What is needed: The answer must be a single number: the count of lines in the data below that hold the word "postadress".

======== Extracted records

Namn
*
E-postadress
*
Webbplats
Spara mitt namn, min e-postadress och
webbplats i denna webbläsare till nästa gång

================
======== Extracted records

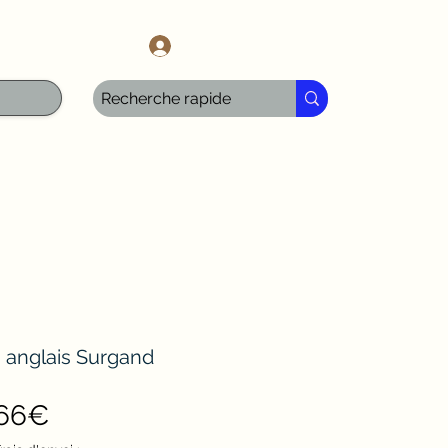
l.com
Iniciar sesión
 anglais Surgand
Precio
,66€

================

Solution to this exercise: 2